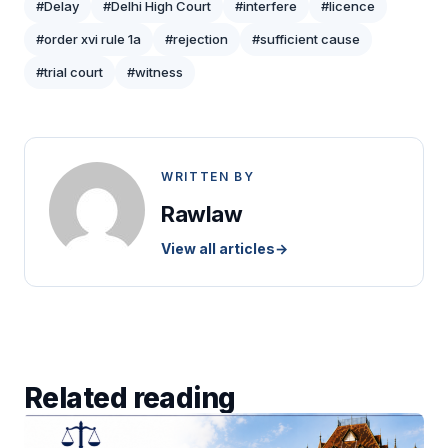
#Delay
#Delhi High Court
#interfere
#licence
#order xvi rule 1a
#rejection
#sufficient cause
#trial court
#witness
WRITTEN BY
Rawlaw
View all articles
→
Related reading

▬▬▬▬▬▬

AIM OF THE EXERCISE |
Reproduce all of the material exactly, apart from the pictures.

SOLVED PROBLEM |
#Delay
#Delhi High Court
#interfere
#licence
#order xvi rule 1a
#rejection
#sufficient cause
#trial court
#witness
WRITTEN BY
Rawlaw
View all articles
→
Related reading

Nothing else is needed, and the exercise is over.